According to a 2018 report by the Urban Indian Health Institute, there were 5,712 reports of missing Native American and Alaskan Native women in 2016, but only 116 of them were officially logged into a Department of Justice database. Murder is the third leading cause of death for Indigenous women; in some counties, Indigenous women face murder rates ten times higher than the national average. Activists and politicians alike have spent years calling for greater protections for Indigenous women, who are often denied justice due to jurisdictional stalemates between tribal and federal agencies, as well as a perceived apathy by law enforcement. Representative Deb Haaland (D-NM), who is Laguna Pueblo, is helping lead the charge in Congress to ensure that the Violence Against Women Act better protects Native women; the bill and others like it have been stalled by politicians like Senator Mitch McConnell (R-KY) and former Representative Bob Goodlatte (R-VA).
“We need to ensure that tribal police have the resources and the training they need, that the FBI is caring about these crimes, that we can share enough data,” Haaland told MTV News in November, adding that, while it breaks her heart that young people are getting involved, their advocacy makes her hopeful that change is on the way. “In order to ensure that the public cares about an issue, the more we need to get it out there because if people don't know to care about this issue, they're not going to care about it,” she said.
Tillie Aldrich also hopes law enforcement and tribal codes improve so that everyone feels protected, no matter their circumstance. “We have to take care of each other across the board and be fair,” she said. “I think that's what Daunnette stands for, that fairness and trying to bring that awareness and not letting others be ashamed or keep quiet. You can make noise without saying a word, and I think that's what she did that night.”
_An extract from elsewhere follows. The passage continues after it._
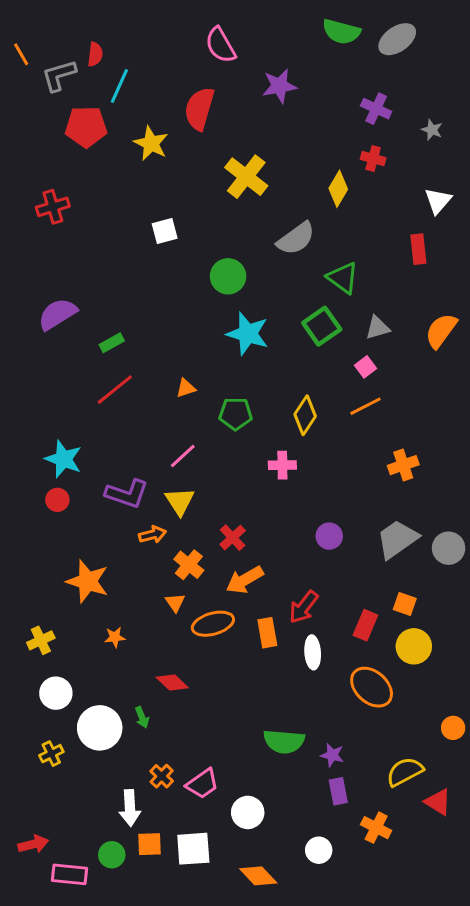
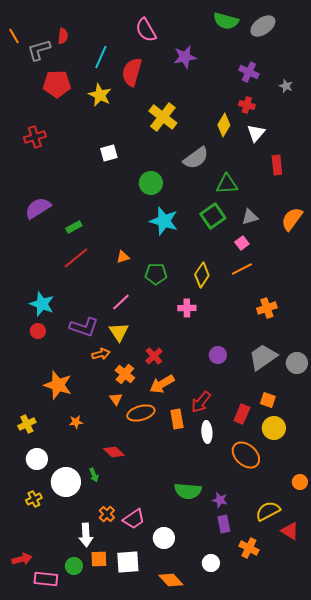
cyan line: (119, 86) -> (101, 57), moved
white triangle: (438, 201) -> (256, 133), moved
green triangle: (343, 278) -> (227, 184), turned -40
For her part, Daunnette is focusing on supporting her family and helping further raise community awareness around the unique issues and inequities that Indigenous people face. “My dad and I are planning to organize a unity walk to bring awareness to domestic violence, suicide prevention, and mental health issues — we need to heal as a community, and as individuals,” she explained, calling on the Iroquois tradition of the Great Peacemaker to illustrate her point. “The Great Peacemaker took one arrow and broke it into five pieces and tied them together into a bundle, which was difficult, if not impossible to break,” she said. “That symbol was used to show the people there is strength in unity.”
“For so long, Native voices were always silenced,” Daunnette added. “I hope we can create or change laws that can help protect our women, find them sooner, and provide justice to families who have lost their loved ones.”